In the data below, locate each line with the word "from" and list it.

_ _ _ _ _ _ _

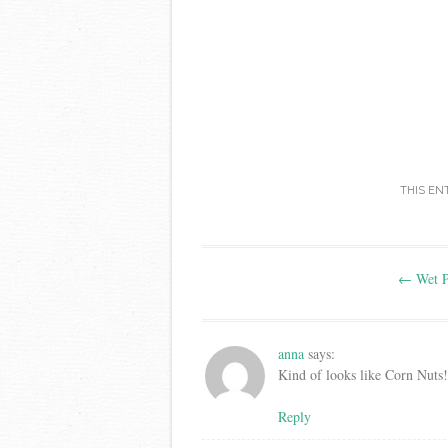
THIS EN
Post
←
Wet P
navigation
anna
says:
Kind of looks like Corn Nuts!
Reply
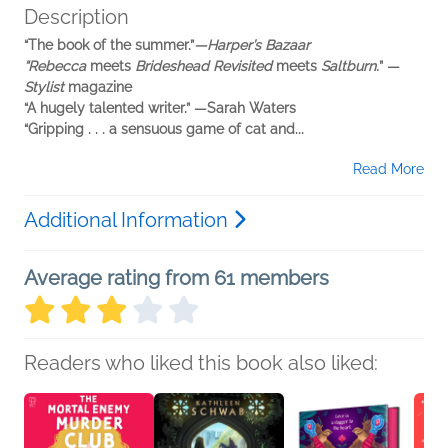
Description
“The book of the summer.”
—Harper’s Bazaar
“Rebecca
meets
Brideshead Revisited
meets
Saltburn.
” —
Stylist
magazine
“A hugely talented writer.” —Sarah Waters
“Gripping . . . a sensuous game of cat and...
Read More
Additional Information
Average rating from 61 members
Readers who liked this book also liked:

_ _ _ _ _ _ _

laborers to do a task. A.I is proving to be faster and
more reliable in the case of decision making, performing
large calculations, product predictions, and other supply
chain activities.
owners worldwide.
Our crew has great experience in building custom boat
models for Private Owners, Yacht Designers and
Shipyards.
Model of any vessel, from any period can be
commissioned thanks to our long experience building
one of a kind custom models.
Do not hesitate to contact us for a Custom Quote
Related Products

_ _ _ _ _ _ _

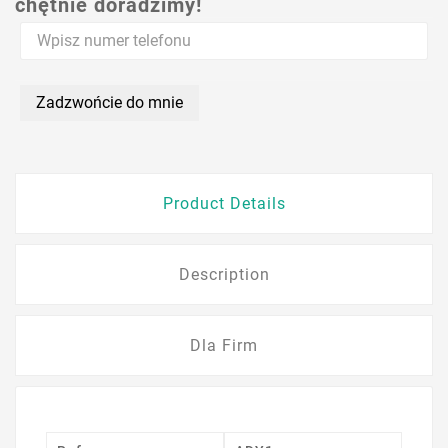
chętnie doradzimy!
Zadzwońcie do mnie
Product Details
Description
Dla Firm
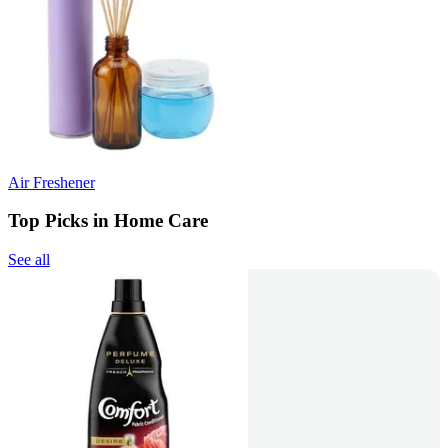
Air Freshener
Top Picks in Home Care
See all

_ _ _ _ _ _ _

» **Result of this task**
Average rating from 61 members
Model of any vessel, from any period can be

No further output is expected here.